Caro Corso, sto davvero tanto male, perché non ci sei più. Coraggioso e rassicurante com’eri. C’è anche il dolore di non avere capito che, forse, soffrivi a tal punto da volere una risposta diversa, questa volta. Tu sei stato per me, sempre, il saggio capace di dare l’unica risposta giusta. Un grande avvocato, il più grande. Sapiente, misurato, colto. Fin da piccolo, i nostri papà erano amici e dunque la nostra amicizia risale nel tempo, eri il migliore, il più intelligente, il più spiritoso, il più educato. Un modello, l’orgoglio della tua famiglia. Ricordo quando decidesti addirittura di sottoporti agli esami per diventare subito avvocato e poi Cassazionista, senza aspettare i tempi burocratici che allora erano necessari per il titolo di avvocato dopo quello di procuratore legale. In pochi anni, invece che aspettarne sedici, hai potuto avere l’onore di discutere in Corte. Eri riuscito brillantemente a sorprendere tutti. Non hai mai sbagliato. Hai avuto da subito la grande capacità di infondere fiducia e coraggio in qualsiasi tuo interlocutore. La tua infinita competenza giuridica si è espressa con eleganza, determinazione e raffinata ironia. Qualità diventate preziose e uniche negli anni e in un mondo sempre più forsennato e negligente. Tu, invece, sei stato un uomo d’onore. Mi piaceva molto chiacchierare con te, quando ne avevamo il tempo. Da ultimo ci sentivamo più spesso, perché tu eri il mio avvocato. Venerdì abbiamo commentato tante cose: l’assurdità dei tempi giudiziari, la follia di alcuni magistrati, la sciatteria o la rapacità di certi colleghi, l’inutilità a volte di continuare a credere agli ideali che lo studio del diritto ti fa penetrare nell’anima.
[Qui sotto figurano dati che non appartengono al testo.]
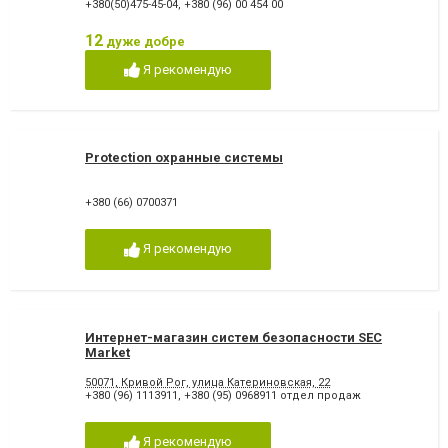
+380(50)475-45-04
,
+380 (96) 00 454 00
12
дуже добре
Я рекомендую
Protection охранные системы
+380 (66) 0700371
Я рекомендую
Интернет-магазин систем безопасности SEC
Market
50071, Кривой Рог, улица Катериновская, 22
+380 (96) 1113911
,
+380 (95) 0968911 отдел продаж
Я рекомендую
La difficoltà di lavorare in un clima inutilmente combattivo, nel quale spesso si contende non per principi e valori, non per la verità e la giustizia, ma per il solo gusto di affossare l’avversario. Abbiamo riso, anche se sconcertati, dei nuovi inquietanti miti trash coltivati dal giornalismo. Come ogni volta eri attento e reattivo, spiritoso e assennato. La tua incredibile capacità di benevolenza ha saputo come al solito, ridimensionare ogni fatto negativo discusso, ogni persona non stimabile protagonista dei nostri discorsi. Nessuna tua parola mi ha potuto avvertire del grande disagio che ti stava avvolgendo. Se non una frase provocatoria, un po’ dolente, ma sempre illuminata dalla tua irrinunciabile ironia: “non abbiamo più l’età per continuare a credere nonostante tutto”.